Una recente immagine di Chandra ci mostra nuovi intriganti dettagli della Nebulosa della Carena, una regione di alta formazione stellare posta nel braccio “Sagittario-Carina” della nostra Via Lattea, ad appena 7500 anni luce dalla Terra.

L’immagine è stata acquisita in banda X; i diversi colori rappresentano dunque diverse “durezze” dei raggi X provenienti dalla regione (quelli più “duri”, di più alta energia, sono in colore blu, quelli di energia minore sono in rosso). L’occhio assai attento della sonda Chandra ha potuto scorgere ben 14.o00 stelle nella regione, rivelando anche un alone diffuso di radiazione in banda X. Ha anche fornito una decisa evidenza di come con ogni probabilità diverse stelle siano già esplose in supernova in tale attivissima regione.

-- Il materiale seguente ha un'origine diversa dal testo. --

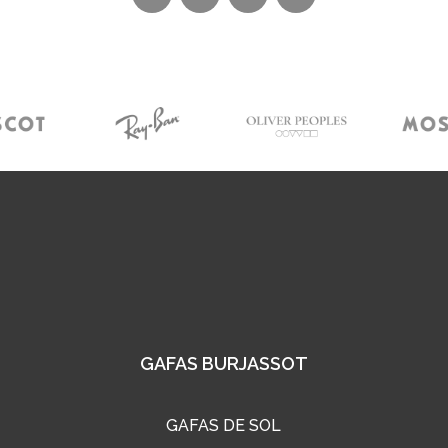
GAFAS BURJASSOT
GAFAS DE SOL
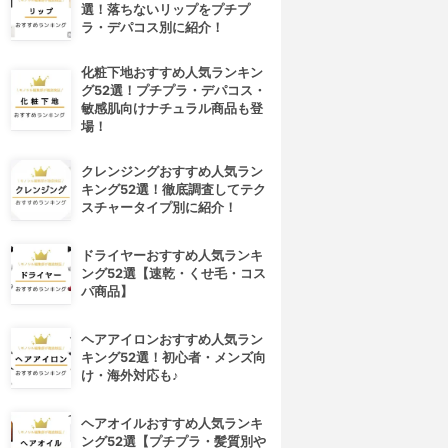
選！落ちないリップをプチプ
ラ・デパコス別に紹介！
化粧下地おすすめ人気ランキン
グ52選！プチプラ・デパコス・
敏感肌向けナチュラル商品も登
場！
クレンジングおすすめ人気ラン
キング52選！徹底調査してテク
スチャータイプ別に紹介！
ドライヤーおすすめ人気ランキ
ング52選【速乾・くせ毛・コス
パ商品】
ヘアアイロンおすすめ人気ラン
キング52選！初心者・メンズ向
け・海外対応も♪
ヘアオイルおすすめ人気ランキ
ング52選【プチプラ・髪質別や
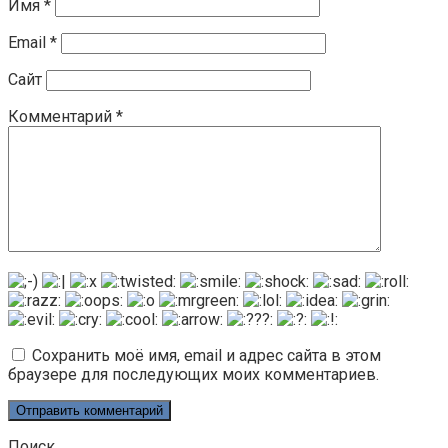
Имя
*
Email
*
Сайт
Комментарий
*
Сохранить моё имя, email и адрес сайта в этом
браузере для последующих моих комментариев.
Поиск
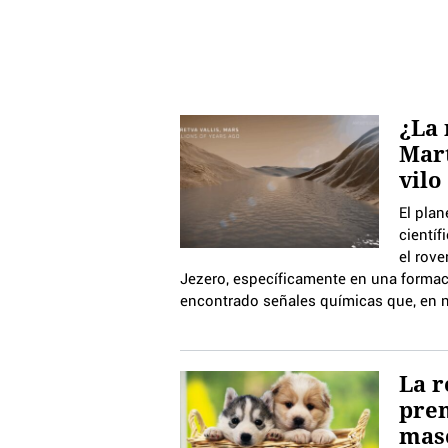
¿La 
Mart
vilo
El plan
científ
el rove
Jezero, específicamente en una formac
encontrado señales químicas que, en n
La r
prem
masc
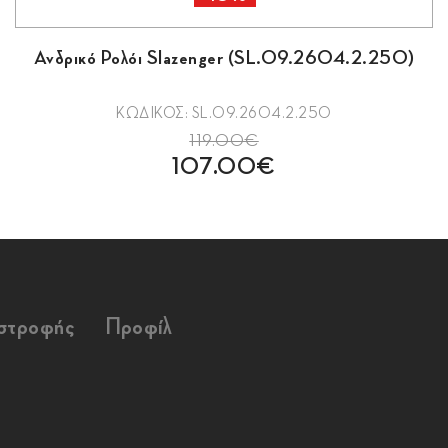
Ανδρικό Ρολόι Slazenger (SL.09.2604.2.250)
ΚΩΔΙΚΟΣ: SL.09.2604.2.250
119.00€
107.00€
ιστροφής
Προφίλ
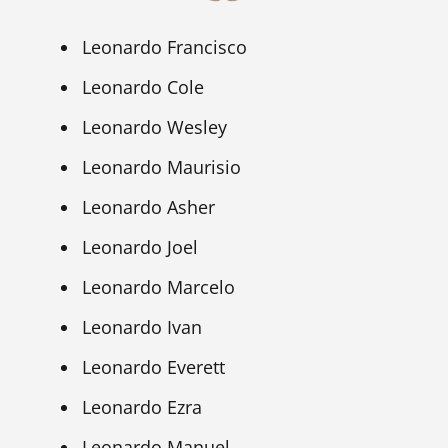
Leonardo Francisco
Leonardo Cole
Leonardo Wesley
Leonardo Maurisio
Leonardo Asher
Leonardo Joel
Leonardo Marcelo
Leonardo Ivan
Leonardo Everett
Leonardo Ezra
Leonardo Manuel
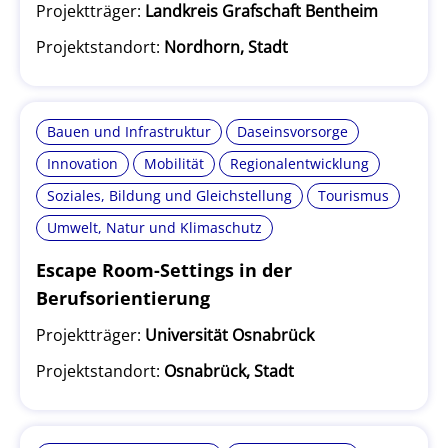
Projektträger:
Landkreis Grafschaft Bentheim
Projektstandort:
Nordhorn, Stadt
Bauen und Infrastruktur
Daseinsvorsorge
Innovation
Mobilität
Regionalentwicklung
Soziales, Bildung und Gleichstellung
Tourismus
Umwelt, Natur und Klimaschutz
Escape Room-Settings in der
Berufsorientierung
Projektträger:
Universität Osnabrück
Projektstandort:
Osnabrück, Stadt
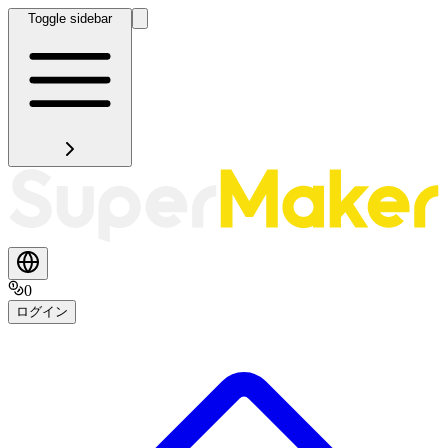
Toggle sidebar
0
ログイン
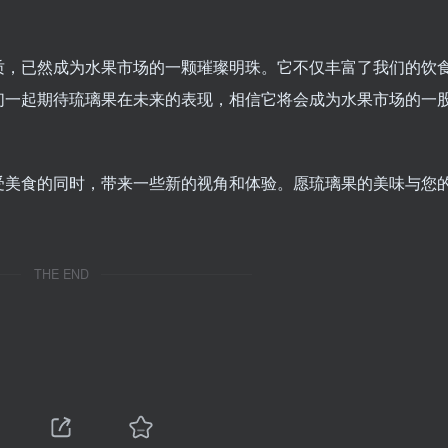
质，已然成为水果市场的一颗璀璨明珠。它不仅丰富了我们的饮
们一起期待琉璃果在未来的表现，相信它将会成为水果市场的一
受美食的同时，带来一些新的视角和体验。愿琉璃果的美味与您
THE END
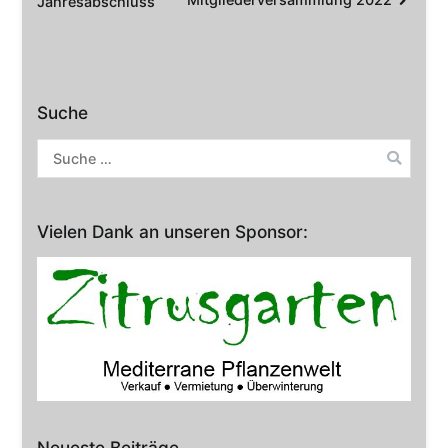
Jahresabschluss
Navigation
Suche
Suche
nach:
Vielen Dank an unseren Sponsor:
Neueste Beiträge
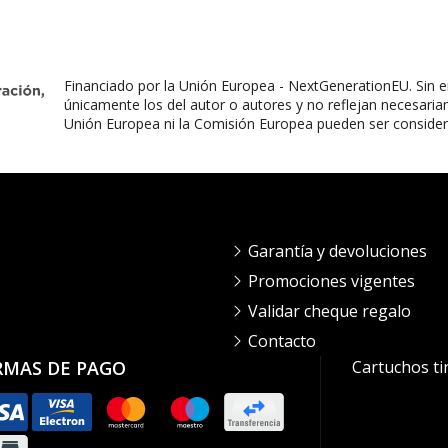
Financiado por la Unión Europea - NextGenerationEU. Sin e
únicamente los del autor o autores y no reflejan necesaria
Unión Europea ni la Comisión Europea pueden ser conside
Garantía y devoluciones
Promociones vigentes
Validar cheque regalo
Contacto
RMAS DE PAGO
Cartuchos ti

L’immagine Chandra della Nebulosa della Carena (Crediti: NASA/CXC/PSU/L.Townsley et al.)

La survey Chandra ha qualcosa di spettacolare, a pensarci. La tecnica di creazione dell’immagine stessa è straordinaria: ci sono voluti oltre 1,2 milioni di secondi di osservazione (circa due settimane) per creare questo mosaico, fatto in realtà di ben 22 diversi puntamenti (con un campo di vista di circa 1,4 gradi quadrati, niente affatto piccolo). Il frutto di tale lavoro ha appunto permesso di rilevare l’ingente numero di stelle citato.

Secondo un approccio sempre più utilizzato (e sempre molto fecondo), i dati sono stati posti a confronto con osservazioni in altre bande: Spitzer e il Very Large Telescope hanno fornito preziosi dati in banda infrarossa della stessa regione.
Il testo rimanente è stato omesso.